§ Activity:
Write out every line of the material as it stands, apart from the pictures.

§ Dataset records:
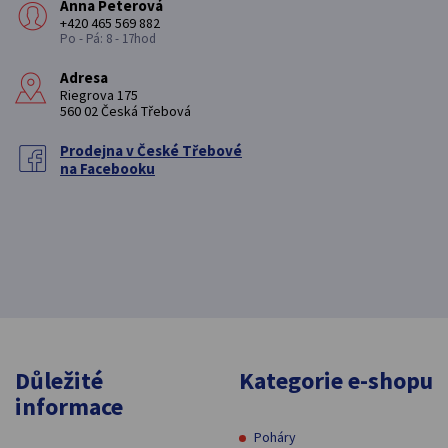
Anna Peterová
+420 465 569 882
Po - Pá: 8 - 17hod
Adresa
Riegrova 175
560 02 Česká Třebová
Prodejna v České Třebové
na Facebooku
Důležité
Kategorie e-shopu
informace
Poháry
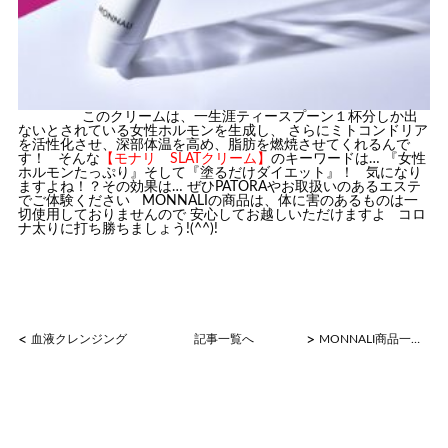
このクリームは、一生涯ティースプーン１杯分しか出
ないとされている女性ホルモンを生成し、 さらにミトコンドリア
を活性化させ、深部体温を高め、脂肪を燃焼させてくれるんで
す！ そんな
【モナリ SLATクリーム】
のキーワードは… 『女性
ホルモンたっぷり』そして『塗るだけダイエット』！ 気になり
ますよね！？その効果は… ぜひPATORAやお取扱いのあるエステ
でご体験ください MONNALIの商品は、体に害のあるものは一
切使用しておりませんので 安心してお越しいただけますよ コロ
ナ太りに打ち勝ちましょう!(^^)!
<
>
血液クレンジング
記事一覧へ
MONNALI商品一覧☆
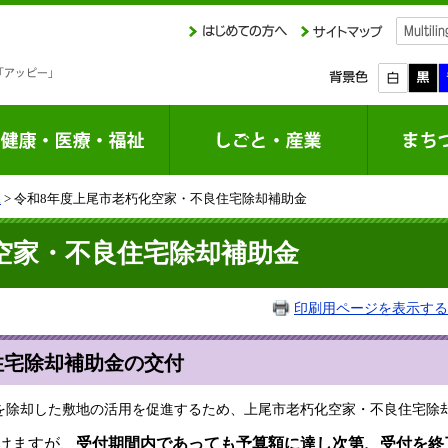
課
> 令和8年度上尾市老朽化空家・不良住宅除却補助金
空家・不良住宅除却補助金
印刷用ページを表示する
住宅除却補助金の交付
除却した敷地の活用を促進するため、上尾市老朽化空家・不良住宅除
付けますが、
受付期間内であっても予算額に達し次第、受付を終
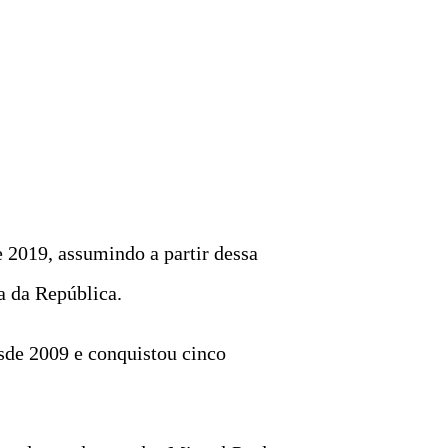
2019, assumindo a partir dessa
a da República.
esde 2009 e conquistou cinco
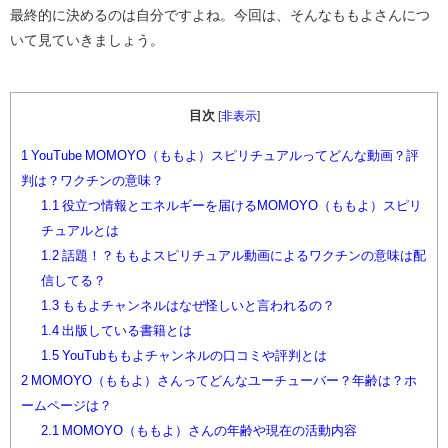
最終的に決めるのは自分ですよね。今回は、そんなももよさんにつ
いて見ていきましょう。
目次
[
非表示
]
1
YouTube MOMOYO（ももよ）スピリチュアルってどんな動画？評
判は？ワクチンの意味？
1.1
役立つ情報とエネルギーを届けるMOMOYO（ももよ）スピリ
チュアルとは
1.2
話題！？ももよスピリチュアル動画によるワクチンの意味は配
信してる？
1.3
ももよチャンネルはなぜ怪しいと言われるの？
1.4
出版している書籍とは
1.5
YouTubももよチャンネルの口コミや評判とは
2
MOMOYO（ももよ）さんってどんなユーチューバー？年齢は？ホ
ームページは？
2.1
MOMOYO（ももよ）さんの年齢や現在の活動内容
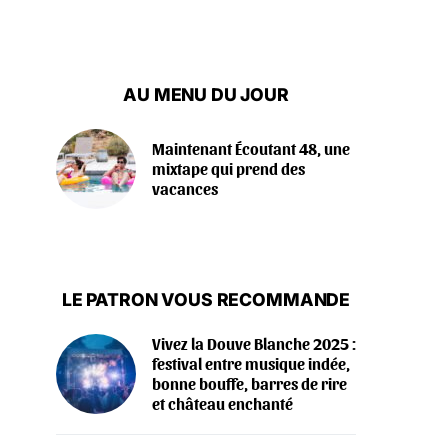
AU MENU DU JOUR
Maintenant Écoutant 48, une
mixtape qui prend des
vacances
LE PATRON VOUS RECOMMANDE
Vivez la Douve Blanche 2025 :
festival entre musique indée,
bonne bouffe, barres de rire
et château enchanté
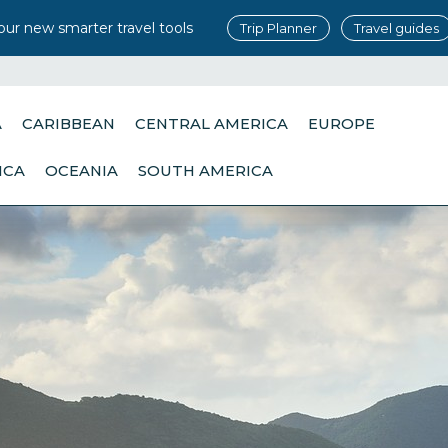
our new smarter travel tools
Trip Planner
Travel guides
A
CARIBBEAN
CENTRAL AMERICA
EUROPE
ICA
OCEANIA
SOUTH AMERICA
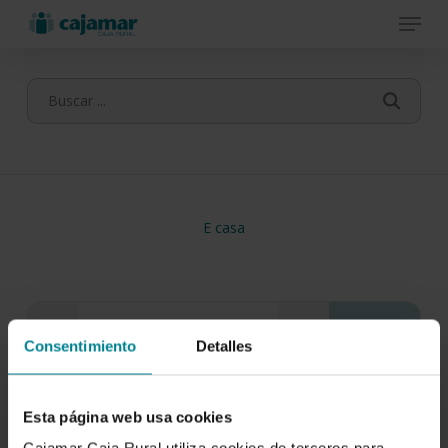
Menu
Skip
to
main
content
E casa
Consentimiento
Detalles
Esta página web usa cookies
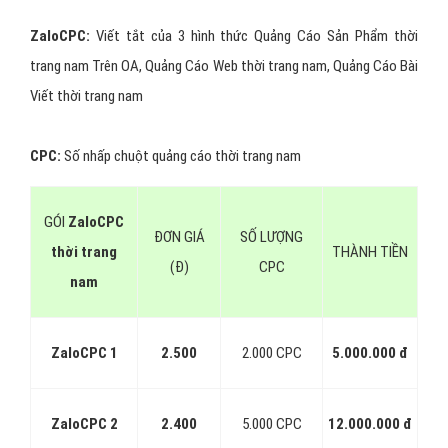
ZaloCPC:
Viết tắt của 3 hình thức Quảng Cáo Sản Phẩm thời
trang nam Trên OA, Quảng Cáo Web thời trang nam, Quảng Cáo Bài
Viết thời trang nam
CPC:
Số nhấp chuột quảng cáo thời trang nam
GÓI
ZaloCPC
ĐƠN GIÁ
SỐ LƯỢNG
thời trang
THÀNH TIỀN
(Đ)
CPC
nam
ZaloCPC 1
2.500
2.000 CPC
5.000.000 đ
ZaloCPC 2
2.400
5.000 CPC
12.000.000 đ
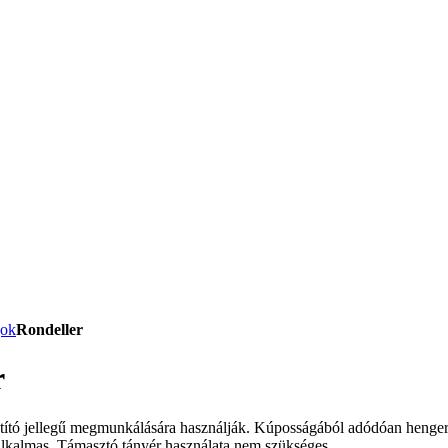
gok
Rondeller
r
tító jellegű megmunkálására használják. Kúposságából adó­dó­an henger
lkalmas. Támasztó tányér használata nem szükséges.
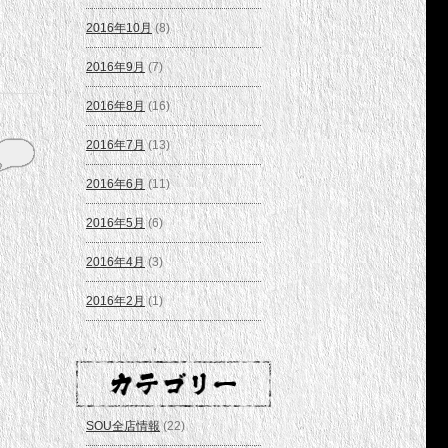
2016年10月
(8)
2016年9月
(7)
2016年8月
(16)
2016年7月
(13)
2016年6月
(11)
2016年5月
(6)
2016年4月
(3)
2016年2月
(1)
SOU全店情報
(22)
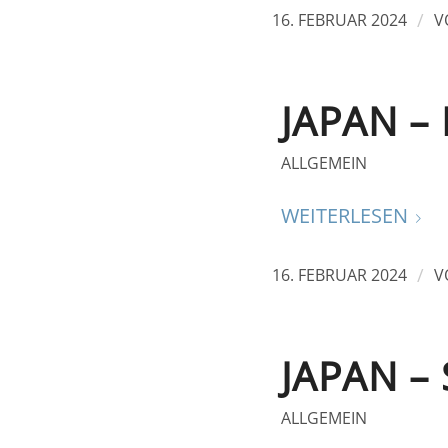
/
16. FEBRUAR 2024
V
JAPAN – 
ALLGEMEIN
WEITERLESEN
/
16. FEBRUAR 2024
V
JAPAN 
ALLGEMEIN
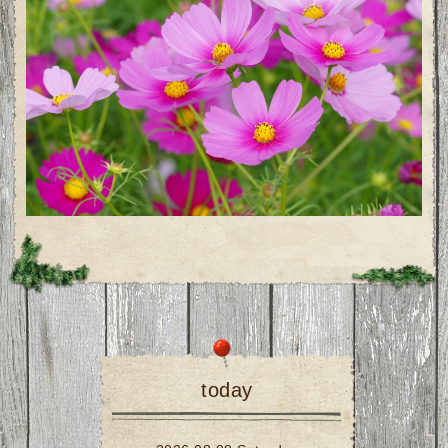
today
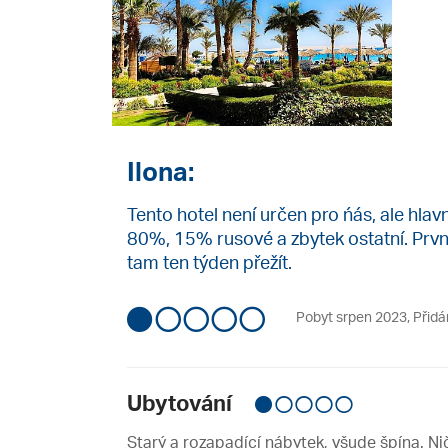
Ilona:
Tento hotel není určen pro ńás, ale hlavn
80%, 15% rusové a zbytek ostatní. Prvn
tam ten týden přežít.
Pobyt srpen 2023
,
Přidá
Ubytování
Starý a rozapadící nábytek, všude špína. N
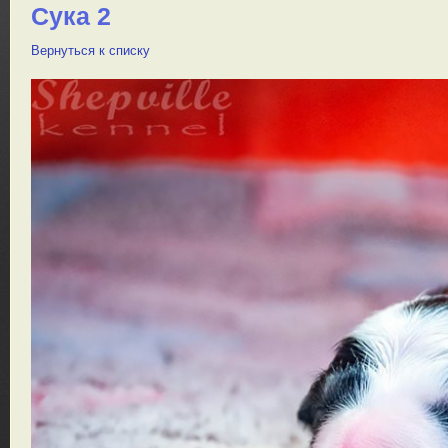
Сука 2
Вернуться к списку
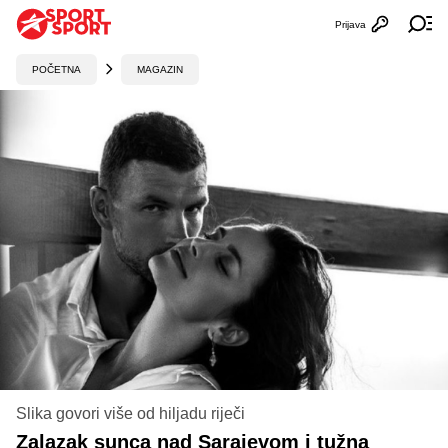
Prijava
Otvori profi
Ot
POČETNA
MAGAZIN
Slika govori više od hiljadu riječi
Zalazak sunca nad Sarajevom i tužna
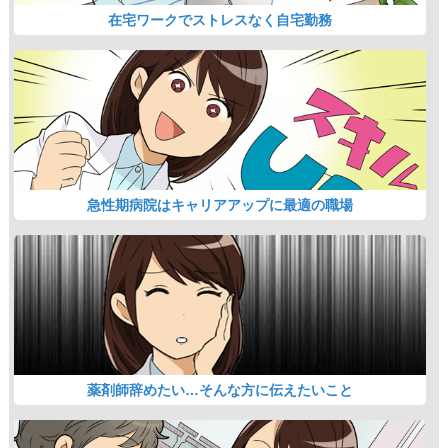
在宅ワークでストレスなく自宅勤務
急性期病院はキャリアアップに最適の職場
薬剤師辞めたい…そんな方に伝えたいこと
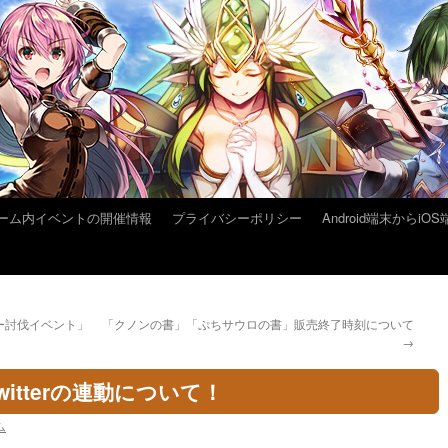
ーム内イベントの開催情報
プライバシーポリシー
Android端末から
ー討伐イベント」
「クノンの書」「ぷちサウロの書」販売終了時刻について
→
itterの連動について！
ム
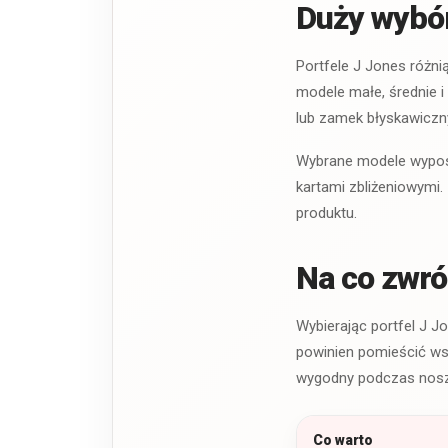
Duży wybór
Portfele J Jones różni
modele małe, średnie i
lub zamek błyskawiczn
Wybrane modele wypos
kartami zbliżeniowymi.
produktu.
Na co zwr
Wybierając portfel J 
powinien pomieścić ws
wygodny podczas nosz
Co warto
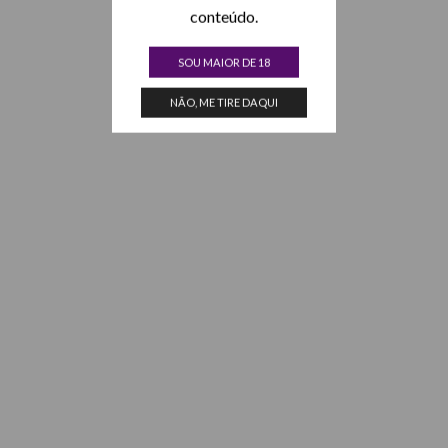
conteúdo.
SOU MAIOR DE 18
NÃO, ME TIRE DAQUI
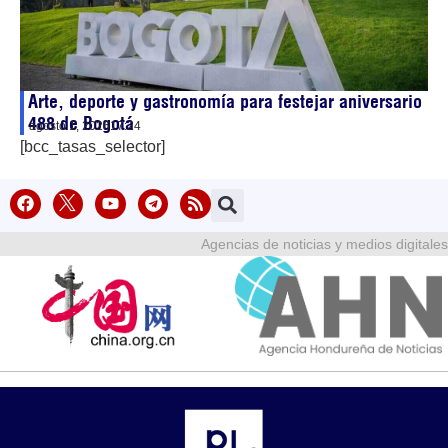
Arte, deporte y gastronomía para festejar aniversario
488 de Bogotá
agosto 1, 2026
17:24
[bcc_tasas_selector]
Agencias de noticias y medios digitales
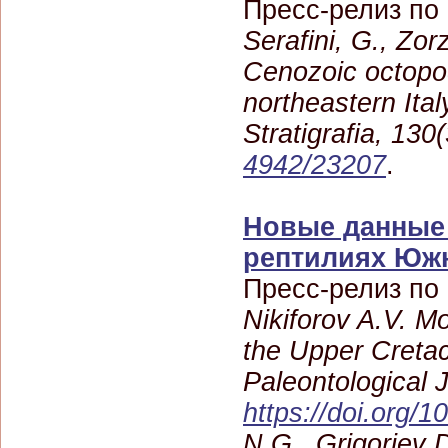
Пресс-релиз по
Serafini, G., Zor
Cenozoic octopo
northeastern Ital
Stratigrafia, 130
4942/23207
.
Новые данные
рептилиях Южн
Пресс-релиз по
Nikiforov A.V. 
the Upper Cretac
Paleontological J
https://doi.org
N.G., Grigoriev D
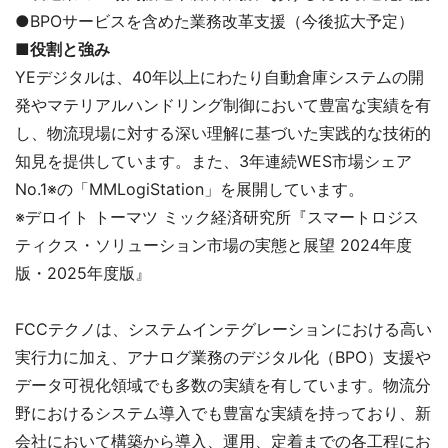
●BPOサービスを含めた業務改革支援（今後拡大予定）
■役割と強み
YEデジタルは、40年以上にわたり自動倉庫システムの開
発やマテリアルハンドリング制御において豊富な実績を有
し、物流現場に対する深い理解に基づいた実践的な技術的
知見を提供しています。また、3年連続WES市場シェア
No.1※の「MMLogiStation」を展開しています。
※デロイト トーマツ ミック経済研究所『スマートロジス
ティクス・ソリューション市場の実態と展望 2024年度
版・2025年度版』
FCCテクノは、システムインテグレーションにおける高い
実行力に加え、アナログ業務のデジタル化（BPO）支援や
データ可視化領域でも多数の実績を有しています。物流分
野におけるシステム導入でも豊富な実績を持っており、新
会社において構築から導入、運用、定着までの各工程にお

§ Task result:
Anna Peterová
+420 465 569 882
Po - Pá: 8 - 17hod
Adresa
Riegrova 175
560 02 Česká Třebová
Prodejna v České Třebové
na Facebooku
Důležité
Kategorie e-shopu
informace
Poháry
このクリームは、一生涯ティースプーン１杯分しか出
ないとされている女性ホルモンを生成し、 さらにミトコンドリア
を活性化させ、深部体温を高め、脂肪を燃焼させてくれるんで
す！ そんな
【モナリ SLATクリーム】
のキーワードは… 『女性
ホルモンたっぷり』そして『塗るだけダイエット』！ 気になり
ますよね！？その効果は… ぜひPATORAやお取扱いのあるエステ
でご体験ください MONNALIの商品は、体に害のあるものは一
切使用しておりませんので 安心してお越しいただけますよ コロ
ナ太りに打ち勝ちましょう!(^^)!
<
>
血液クレンジング
記事一覧へ
MONNALI商品一覧☆
課
> 令和8年度上尾市老朽化空家・不良住宅除却補助金
空家・不良住宅除却補助金
印刷用ページを表示する
住宅除却補助金の交付
除却した敷地の活用を促進するため、上尾市老朽化空家・不良住宅除
付けますが、
受付期間内であっても予算額に達し次第、受付を終
2019, assumindo a partir dessa
a da República.
esde 2009 e conquistou cinco
最終的に決めるのは自分ですよね。今回は、そんなももよさんにつ
いて見ていきましょう。
目次
[
非表示
]
1
YouTube MOMOYO（ももよ）スピリチュアルってどんな動画？評
判は？ワクチンの意味？
1.1
役立つ情報とエネルギーを届けるMOMOYO（ももよ）スピリ
チュアルとは
1.2
話題！？ももよスピリチュアル動画によるワクチンの意味は配
信してる？
1.3
ももよチャンネルはなぜ怪しいと言われるの？
1.4
出版している書籍とは
1.5
YouTubももよチャンネルの口コミや評判とは
2
MOMOYO（ももよ）さんってどんなユーチューバー？年齢は？ホ
ームページは？
2.1
MOMOYO（ももよ）さんの年齢や現在の活動内容
AU MENU DU JOUR
Maintenant Écoutant 48, une
mixtape qui prend des
vacances
LE PATRON VOUS RECOMMANDE
Vivez la Douve Blanche 2025 :
festival entre musique indée,
bonne bouffe, barres de rire
et château enchanté
our new smarter travel tools
Trip Planner
Travel guides
A
CARIBBEAN
CENTRAL AMERICA
EUROPE
ICA
OCEANIA
SOUTH AMERICA
Menu
Skip
to
main
content
E casa
Consentimiento
Detalles
Esta página web usa cookies
ZaloCPC:
Viết tắt của 3 hình thức Quảng Cáo Sản Phẩm thời
trang nam Trên OA, Quảng Cáo Web thời trang nam, Quảng Cáo Bài
Viết thời trang nam
CPC:
Số nhấp chuột quảng cáo thời trang nam
GÓI
ZaloCPC
ĐƠN GIÁ
SỐ LƯỢNG
thời trang
THÀNH TIỀN
(Đ)
CPC
nam
ZaloCPC 1
2.500
2.000 CPC
5.000.000 đ
ZaloCPC 2
2.400
5.000 CPC
12.000.000 đ
gok
Rondeller
r
tító jellegű megmunkálására használják. Kúposságából adó­dó­an henger
lkalmas. Támasztó tányér használata nem szükséges.
2016年10月
(8)
2016年9月
(7)
2016年8月
(16)
2016年7月
(13)
2016年6月
(11)
2016年5月
(6)
2016年4月
(3)
2016年2月
(1)
SOU全店情報
(22)
/
16. FEBRUAR 2024
V
JAPAN – 
ALLGEMEIN
WEITERLESEN
/
16. FEBRUAR 2024
V
JAPAN 
ALLGEMEIN
today
Ilona:
Tento hotel není určen pro ńás, ale hlavn
80%, 15% rusové a zbytek ostatní. Prvn
tam ten týden přežít.
Pobyt srpen 2023
,
Přidá
Ubytování
Starý a rozapadící nábytek, všude špína. N
Сука 2
Вернуться к списку
Prijava
Otvori profi
Ot
POČETNA
MAGAZIN
Slika govori više od hiljadu riječi
Zalazak sunca nad Sarajevom i tužna
在宅ワークでストレスなく自宅勤務
急性期病院はキャリアアップに最適の職場
薬剤師辞めたい…そんな方に伝えたいこと
ーム内イベントの開催情報
プライバシーポリシー
Android端末から
ー討伐イベント」
「クノンの書」「ぷちサウロの書」販売終了時刻について
→
itterの連動について！
ム
Duży wybór
Portfele J Jones różni
modele małe, średnie i
lub zamek błyskawiczn
Wybrane modele wypos
kartami zbliżeniowymi.
produktu.
Na co zwr
Wybierając portfel J 
powinien pomieścić ws
wygodny podczas nosz
Co warto
conteúdo.
SOU MAIOR DE 18
NÃO, ME TIRE DAQUI
Arte, deporte y gastronomía para festejar aniversario
488 de Bogotá
agosto 1, 2026
17:24
[bcc_tasas_selector]
Agencias de noticias y medios digitales
Пресс-релиз по
Serafini, G., Zor
Cenozoic octopo
northeastern Ital
Stratigrafia, 130
4942/23207
.
Новые данные
рептилиях Южн
Пресс-релиз по
Nikiforov A.V. 
the Upper Cretac
Paleontological J
https://doi.org
N.G., Grigoriev D
●BPOサービスを含めた業務改革支援（今後拡大予定）
■役割と強み
YEデジタルは、40年以上にわたり自動倉庫システムの開
発やマテリアルハンドリング制御において豊富な実績を有
し、物流現場に対する深い理解に基づいた実践的な技術的
知見を提供しています。また、3年連続WES市場シェア
No.1※の「MMLogiStation」を展開しています。
※デロイト トーマツ ミック経済研究所『スマートロジス
ティクス・ソリューション市場の実態と展望 2024年度
版・2025年度版』
FCCテクノは、システムインテグレーションにおける高い
実行力に加え、アナログ業務のデジタル化（BPO）支援や
データ可視化領域でも多数の実績を有しています。物流分
野におけるシステム導入でも豊富な実績を持っており、新
会社において構築から導入、運用、定着までの各工程にお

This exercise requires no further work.